After a silence, Carole said, “Actually I do.” And she did.
“Anyway, it was an unpleasant experience – and one that’s characteristic of the way things are going these days. I think there are too many people around in this country trying to tell the rest of us how to live our lives. What happened to the great British principle of minding your own bloody business? That seems to have gone from contemporary life. We’ve become a nation of busybodies, whistleblowers, informers, sneaks. Like all these officials who’re trying to get me out of Pequod. We’ve lost far too many basic freedoms during my lifetime – particularly since we joined the European Union. I think people should have the right to use their own property as they think fit.”
“Even to the point of burning it down?”
“In Ricky’s case, yes. His wasn’t the first and it certainly won’t be the last insurance fire in the history of the world. Gallimaufry was doing badly – hardly surprising, it was a stupid thing to set up in the first place – money was getting tight, so Ricky burnt it down.”

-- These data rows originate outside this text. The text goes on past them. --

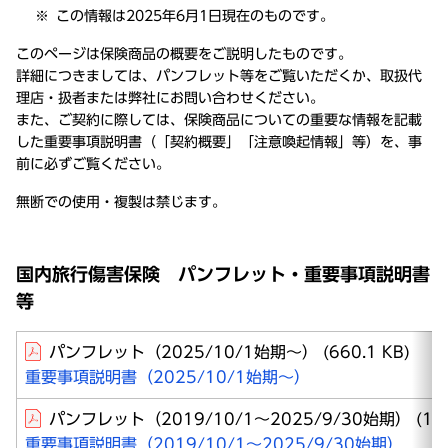
この情報は2025年6月1日現在のものです。
このページは保険商品の概要をご説明したものです。
詳細につきましては、パンフレット等をご覧いただくか、取扱代
理店・扱者または弊社にお問い合わせください。
また、ご契約に際しては、保険商品についての重要な情報を記載
した重要事項説明書（「契約概要」「注意喚起情報」等）を、事
前に必ずご覧ください。
無断での使用・複製は禁じます。
国内旅行傷害保険 パンフレット・重要事項説明書
等
パンフレット（2025/10/1始期～）
(660.1 KB)
重要事項説明書（2025/10/1始期～）
パンフレット（2019/10/1～2025/9/30始期）
(1.
重要事項説明書（2019/10/1～2025/9/30始期）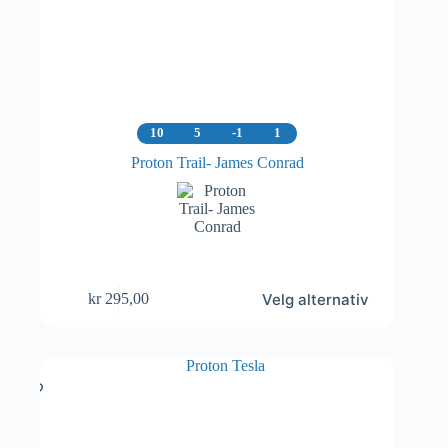
10
5
-1
1
Proton Trail- James Conrad
Dette
Velg alternativ
kr
295,00
produktet
har
flere
varianter.
Alternativene
kan
velges
på
produktsiden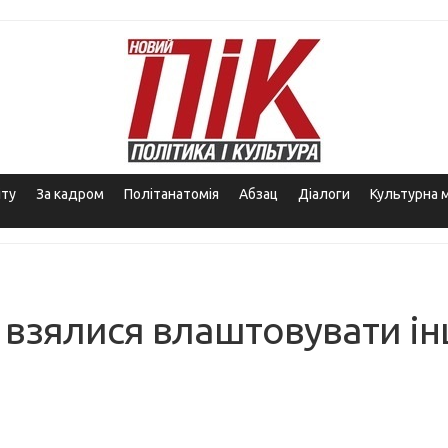
іту
За кадром
Політанатомія
Абзац
Діалоги
Культурна 
ї взялися влаштовувати ін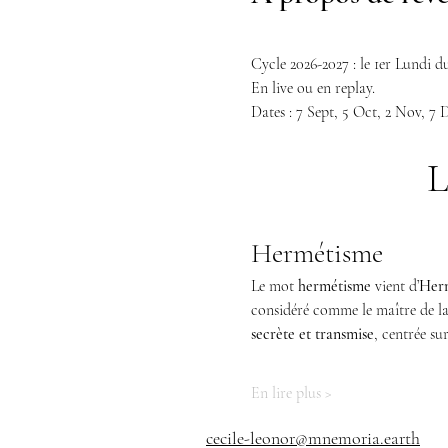
Cycle 2026-2027 : le 1er Lundi 
En live ou en replay.
Dates : 7 Sept, 5 Oct, 2 Nov, 7 D
L
Hermétisme
Le mot 
hermétisme
 vient d’
Herm
considéré comme le maître de la 
secrète et transmise
, centrée su
En lire plus >
cecile-leonor@mnemoria.earth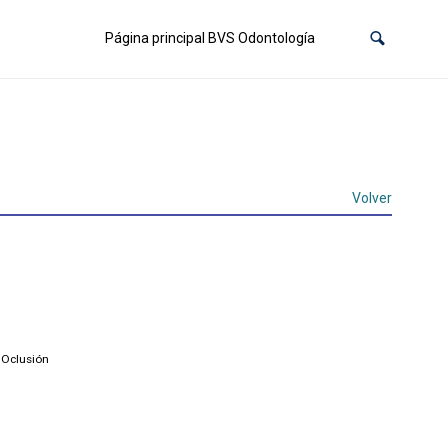
Página principal BVS Odontología
Volver
 Oclusión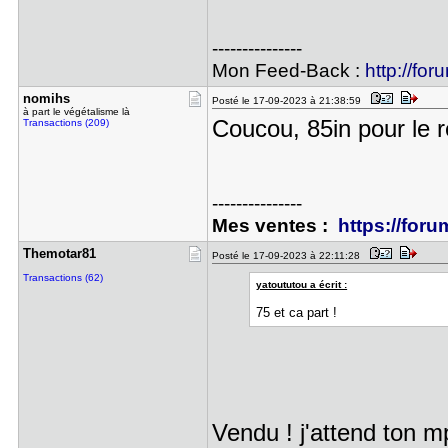
---------------
Mon Feed-Back :
http://for
nomihs
Posté le 17-09-2023 à 21:38:59
à part le végétalisme là
Coucou, 85in pour le 
Transactions (209)
---------------
Mes ventes :
https://foru
Themotar81
Posté le 17-09-2023 à 22:11:28
Transactions (62)
yatoututou a écrit :
75 et ca part !
Vendu ! j'attend ton m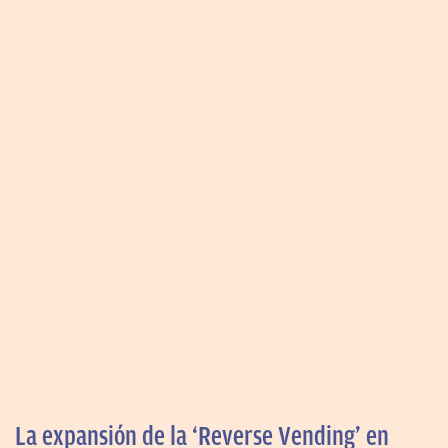
La expansión de la ‘Reverse Vending’ en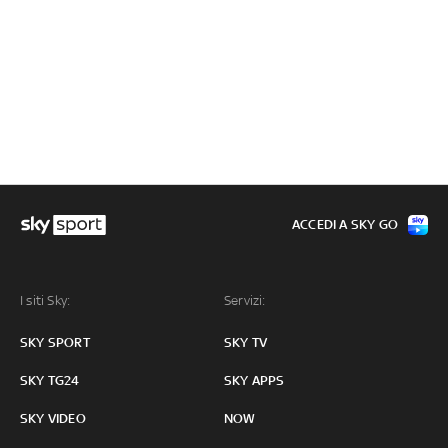
ACCEDI A SKY GO
I siti Sky:
Servizi:
SKY SPORT
SKY TV
SKY TG24
SKY APPS
SKY VIDEO
NOW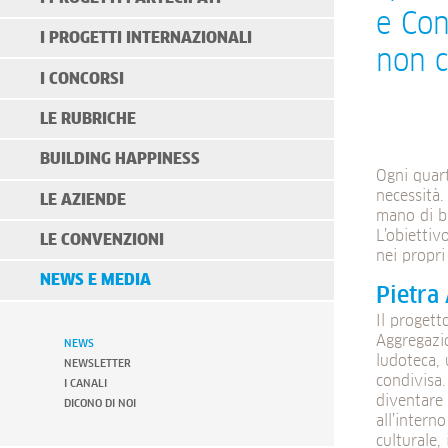
e Con
I PROGETTI INTERNAZIONALI
non c
I CONCORSI
LE RUBRICHE
BUILDING HAPPINESS
Ogni quart
necessità.
LE AZIENDE
mano di bi
L’obiettiv
LE CONVENZIONI
nei propri
NEWS E MEDIA
Pietra 
Il proget
Aggregazio
NEWS
ludoteca, 
NEWSLETTER
condivisa.
I CANALI
diventare 
DICONO DI NOI
all’intern
culturale,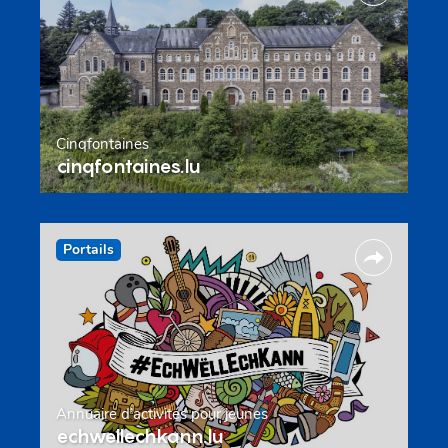
Cinqfontaines
cinqfontaines.lu
Portails
Annuaire d’activités pour jeunes
echwellechkann.lu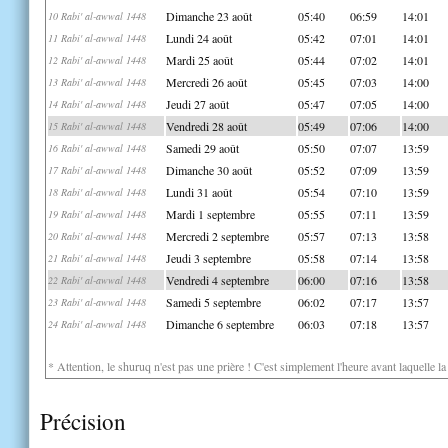
Dimanche 23 août
05:40
06:59
14:01
10 Rabi' al-awwal 1448
Lundi 24 août
05:42
07:01
14:01
11 Rabi' al-awwal 1448
Mardi 25 août
05:44
07:02
14:01
12 Rabi' al-awwal 1448
Mercredi 26 août
05:45
07:03
14:00
13 Rabi' al-awwal 1448
Jeudi 27 août
05:47
07:05
14:00
14 Rabi' al-awwal 1448
Vendredi 28 août
05:49
07:06
14:00
15 Rabi' al-awwal 1448
Samedi 29 août
05:50
07:07
13:59
16 Rabi' al-awwal 1448
Dimanche 30 août
05:52
07:09
13:59
17 Rabi' al-awwal 1448
Lundi 31 août
05:54
07:10
13:59
18 Rabi' al-awwal 1448
Mardi 1 septembre
05:55
07:11
13:59
19 Rabi' al-awwal 1448
Mercredi 2 septembre
05:57
07:13
13:58
20 Rabi' al-awwal 1448
Jeudi 3 septembre
05:58
07:14
13:58
21 Rabi' al-awwal 1448
Vendredi 4 septembre
06:00
07:16
13:58
22 Rabi' al-awwal 1448
Samedi 5 septembre
06:02
07:17
13:57
23 Rabi' al-awwal 1448
Dimanche 6 septembre
06:03
07:18
13:57
24 Rabi' al-awwal 1448
* Attention, le shuruq n'est pas une prière ! C'est simplement l'heure avant laquelle l
Précision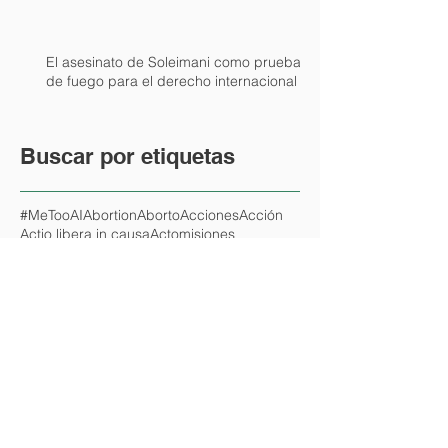
El asesinato de Soleimani como prueba
de fuego para el derecho internacional
Buscar por etiquetas
#MeToo
AI
Abortion
Aborto
Acciones
Acción
Actio libera in causa
Actomisiones
Acusatorio
Administración de justicia
Administración fraudulenta
Adversarial
Advertencia previa
Apelación directa
Arrepentimiento
Asilo Correccional de Mujeres
Asociación ilícita
Ausencia de refugio seguro
Autobiografía
Autodeterminación
Autolavado de dinero
Autonomía
Añintir
BVerfG
Batalla
Beade
Bemba
Bias
Bien jurídico protegido
Black Magic
Blame
Blindness
CEDH
CPI
CSJN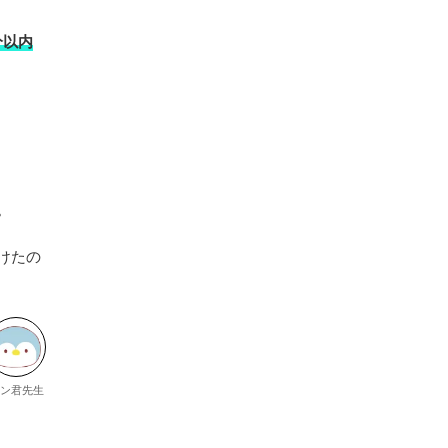
分以内
。
けたの
ン君先生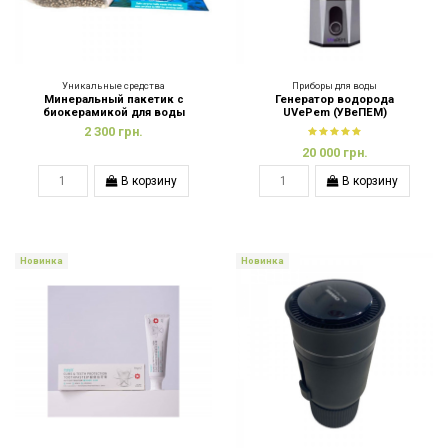
Уникальные средства
Приборы для воды
Минеральный пакетик с
Генератор водорода
биокерамикой для воды
UVePem (УВеПЕМ)
2 300 грн.
20 000 грн.
В корзину
В корзину
Новинка
Новинка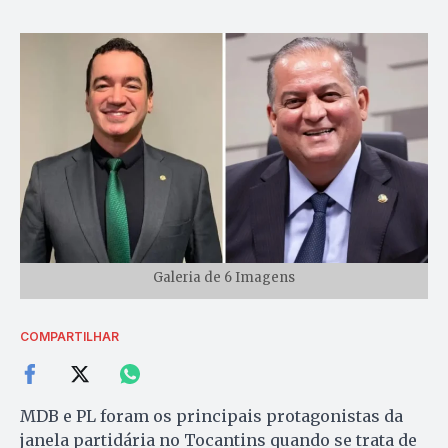
Galeria de 6 Imagens
COMPARTILHAR
MDB e PL foram os principais protagonistas da
janela partidária no Tocantins quando se trata de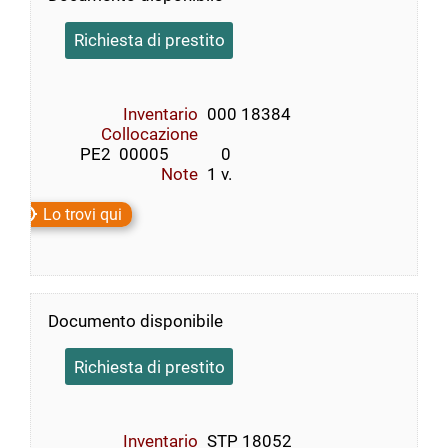
Richiesta di prestito
Inventario
000 18384
Collocazione
        PE2  00005             0
Note
1 v.
Lo trovi qui
Documento disponibile
Richiesta di prestito
Inventario
STP 18052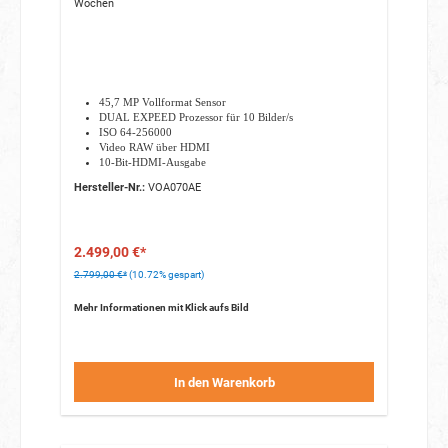
Wochen
45,7 MP Vollformat Sensor
DUAL EXPEED Prozessor für 10 Bilder/s
ISO 64-256000
Video RAW über HDMI
10-Bit-HDMI-Ausgabe
HLG (Hybrid Log Gamma)
Hersteller-Nr.:
VOA070AE
2.499,00 €*
2.799,00 €*
(10.72% gespart)
Mehr Informationen mit Klick aufs Bild
In den Warenkorb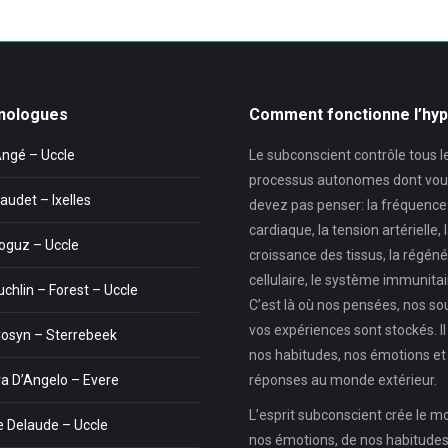
nologues
Comment fonctionne l’hy
Angé – Uccle
Le subconscient contrôle tous l
processus autonomes dont vou
audet – Ixelles
devez pas penser: la fréquence
cardiaque, la tension artérielle, 
oguz – Uccle
croissance des tissus, la régéné
cellulaire, le système immunitair
uchlin – Forest – Uccle
C’est là où nos pensées, nos so
vos expériences sont stockés. Il
Cosyn – Sterrebeek
nos habitudes, nos émotions et
a D’Angelo – Evere
réponses au monde extérieur.
L’esprit subconscient crée le 
 Delaude – Uccle
nos émotions, de nos habitudes,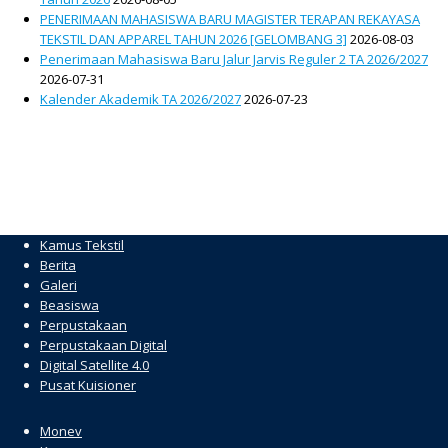
PENERIMAAN MAHASISWA BARU MAGISTER TERAPAN REKAYASA
TEKSTIL DAN APPAREL TAHUN 2026 [GELOMBANG 3]
2026-08-03
Penerimaan Mahasiswa Baru Jalur Jarvis Reguler 2 TA 2026/2027
2026-07-31
Kalender Akademik TA 2026/2027
2026-07-23
Kamus Tekstil
Berita
Galeri
Beasiswa
Perpustakaan
Perpustakaan Digital
Digital Satellite 4.0
Pusat Kuisioner
hacklink
Monev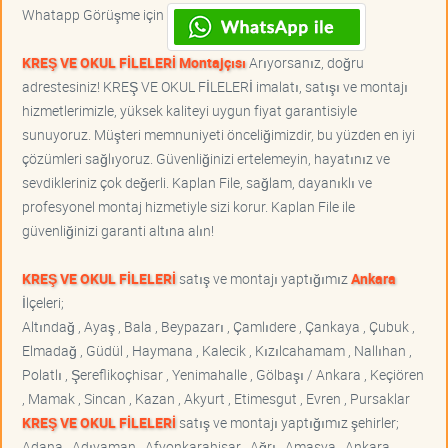
Whatapp Görüşme için
KREŞ VE OKUL FİLELERİ Montajçısı
Arıyorsanız, doğru
adrestesiniz! KREŞ VE OKUL FİLELERİ imalatı, satışı ve montajı
hizmetlerimizle, yüksek kaliteyi uygun fiyat garantisiyle
sunuyoruz. Müşteri memnuniyeti önceliğimizdir, bu yüzden en iyi
çözümleri sağlıyoruz. Güvenliğinizi ertelemeyin, hayatınız ve
sevdikleriniz çok değerli. Kaplan File, sağlam, dayanıklı ve
profesyonel montaj hizmetiyle sizi korur. Kaplan File ile
güvenliğinizi garanti altına alın!
KREŞ VE OKUL FİLELERİ
satış ve montajı yaptığımız
Ankara
İlçeleri;
Altındağ , Ayaş , Bala , Beypazarı , Çamlıdere , Çankaya , Çubuk ,
Elmadağ , Güdül , Haymana , Kalecik , Kızılcahamam , Nallıhan ,
Polatlı , Şereflikoçhisar , Yenimahalle , Gölbaşı / Ankara , Keçiören
, Mamak , Sincan , Kazan , Akyurt , Etimesgut , Evren , Pursaklar
KREŞ VE OKUL FİLELERİ
satış ve montajı yaptığımız şehirler;
Adana , Adıyaman , Afyonkarahisar , Ağrı , Amasya , Ankara ,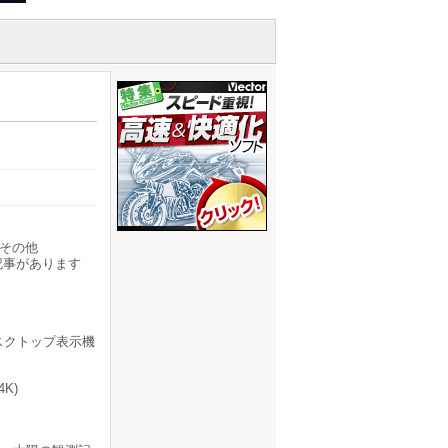
その他
記事があります
スクトップ表示機
K)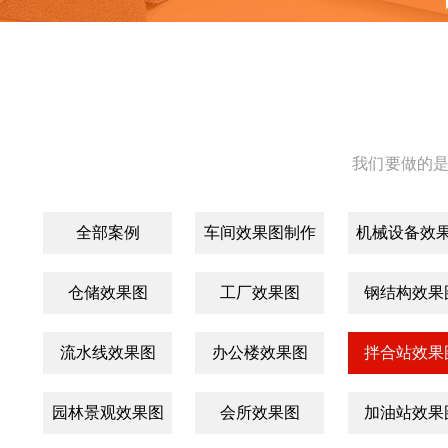
我们要做的是
全部案例
车间效果图制作
机械设备效
仓储效果图
工厂效果图
钢结构效果
流水线效果图
办公楼效果图
拌合站效果
园林景观效果图
会所效果图
加油站效果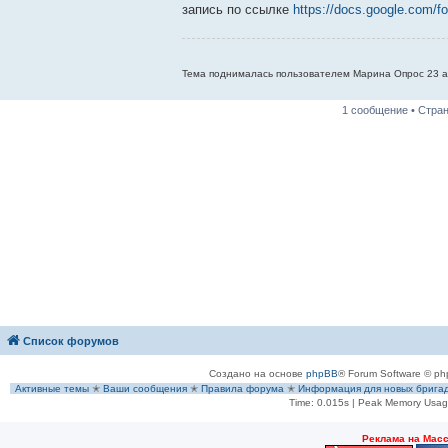
б
запись по ссылке
https://docs.google.com/fo
щ
е
н
и
е
Тема поднималась пользователем Марина Опрос 23 ап
1 сообщение • Стра
Список форумов
Создано на основе
phpBB
® Forum Software © ph
Активные темы
✭
Ваши сообщения
✭
Правила форума
✭
Информация для новых брига
Time: 0.015s
| Peak Memory Usage
Рeклама на Мас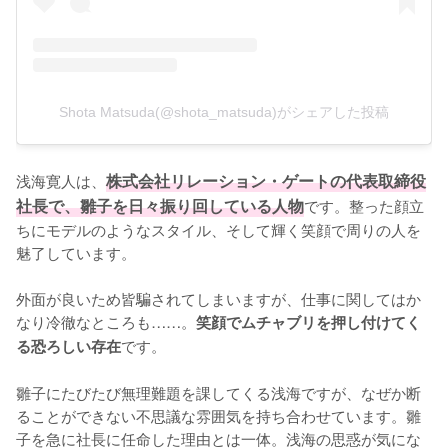
Shota Matsuda(@shota_matsuda)がシェアした投稿
浅海寛人は、
株式会社リレーション・ゲートの代表取締役
社長で、雛子を日々振り回している人物
です。整った顔立
ちにモデルのようなスタイル、そして輝く笑顔で周りの人を
魅了しています。

外面が良いため皆騙されてしまいますが、仕事に関してはか
なり冷徹なところも……。
笑顔でムチャブリを押し付けてく
です。

る恐ろしい存在
雛子にたびたび無理難題を課してくる浅海ですが、なぜか断
ることができない不思議な雰囲気を持ち合わせています。雛
子を急に社長に任命した理由とは一体。浅海の思惑が気にな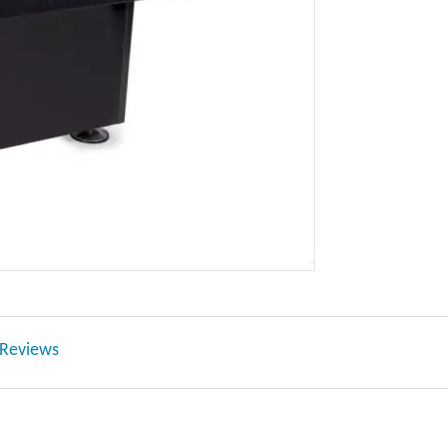
Reviews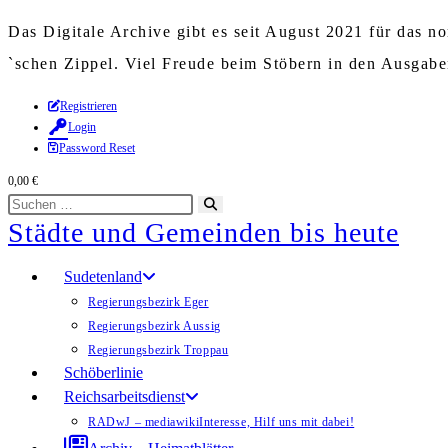
Das Digitale Archive gibt es seit August 2021 für das 
`schen Zippel. Viel Freude beim Stöbern in den Ausgab
Zum
Registrieren
Login
Inhalt
Password Reset
springen
0,00
€
Diese
Suche
Städte und Gemeinden bis heute
Website
starten
durchsuchen
Sudetenland
Regierungsbezirk Eger
Regierungsbezirk Aussig
Regierungsbezirk Troppau
Schöberlinie
Reichsarbeitsdienst
RADwJ – mediawiki
Interesse, Hilf uns mit dabei!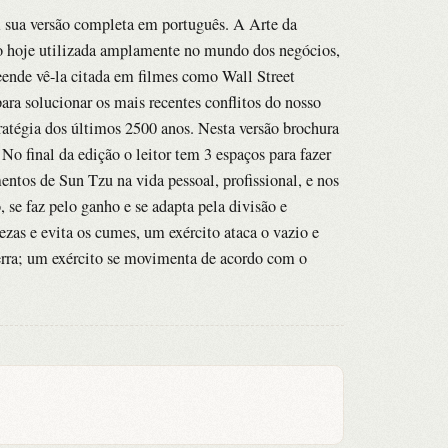
m sua versão completa em português. A Arte da
do hoje utilizada amplamente no mundo dos negócios,
ende vê-la citada em filmes como Wall Street
ara solucionar os mais recentes conflitos do nosso
ratégia dos últimos 2500 anos. Nesta versão brochura
No final da edição o leitor tem 3 espaços para fazer
entos de Sun Tzu na vida pessoal, profissional, e nos
 se faz pelo ganho e se adapta pela divisão e
zas e evita os cumes, um exército ataca o vazio e
erra; um exército se movimenta de acordo com o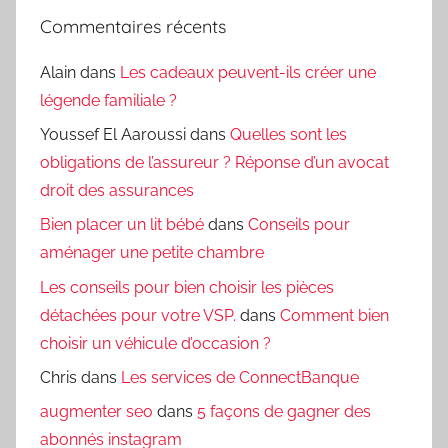
Commentaires récents
Alain
dans
Les cadeaux peuvent-ils créer une
légende familiale ?
Youssef El Aaroussi
dans
Quelles sont les
obligations de l’assureur ? Réponse d’un avocat
droit des assurances
Bien placer un lit bébé
dans
Conseils pour
aménager une petite chambre
Les conseils pour bien choisir les pièces
détachées pour votre VSP.
dans
Comment bien
choisir un véhicule d’occasion ?
Chris
dans
Les services de ConnectBanque
augmenter seo
dans
5 façons de gagner des
abonnés instagram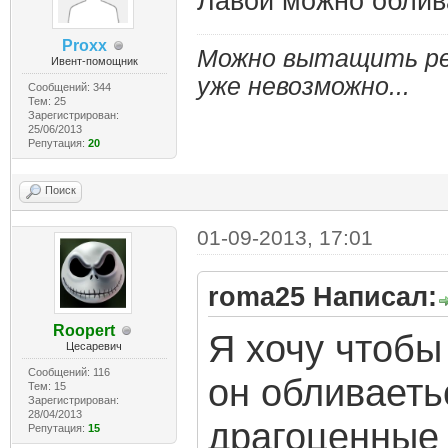
Лавой можно облива
Proxx
Можно вытащить реб
Ивент-помощник
уже невозможно...
Сообщений: 344
Тем: 25
Зарегистрирован:
25/06/2013
Репутация:
20
Поиск
01-09-2013, 17:01
roma25 Написал:
Roopert
Я хочу чтобы 
Цесаревич
Сообщений: 116
он обливаеть
Тем: 15
Зарегистрирован:
28/04/2013
драгоценные в
Репутация:
15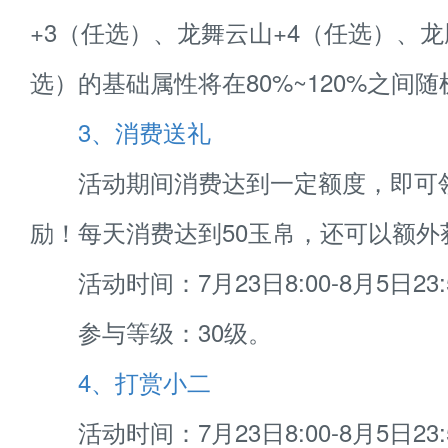
+3（任选）、龙舞云山+4（任选）、龙
选）的基础属性将在80%~120%之间随
3、消费送礼
活动期间消费达到一定额度，即可
励！每天消费达到50玉帛，还可以额外
活动时间：7月23日8:00-8月5日23:
参与等级：30级。
4、打赏小二
活动时间：7月23日8:00-8月5日23:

“Did you see him do that?”
“I saw him go in the back way carrying a can of something. Then I saw him drive away. A few minutes later I could see the flames licking upwards from the downstairs window.”
“What time would that be?”
“Soon after midnight, I think.”
“From what you say, Rupert, you don’t seem to regard lighting an insurance fire as a crime?”
“Not really. Well, if it is, it’s a victimless crime. The only people who suffer from it are some faceless bureaucrats in an insurance company.”
“You say they’re the only people who suffer. You’re forgetting that Ricky’s stepdaughter was inside the shop when it burnt down.”
“Yes, but she must have been already dead. Ricky would never have lit the fire if he’d known she was alive in there.”
“Are you sure?”
“Positive.”
“So who do you think killed Polly?”
“As to that, Carole,” said Rupert Sonning, “I have no idea.”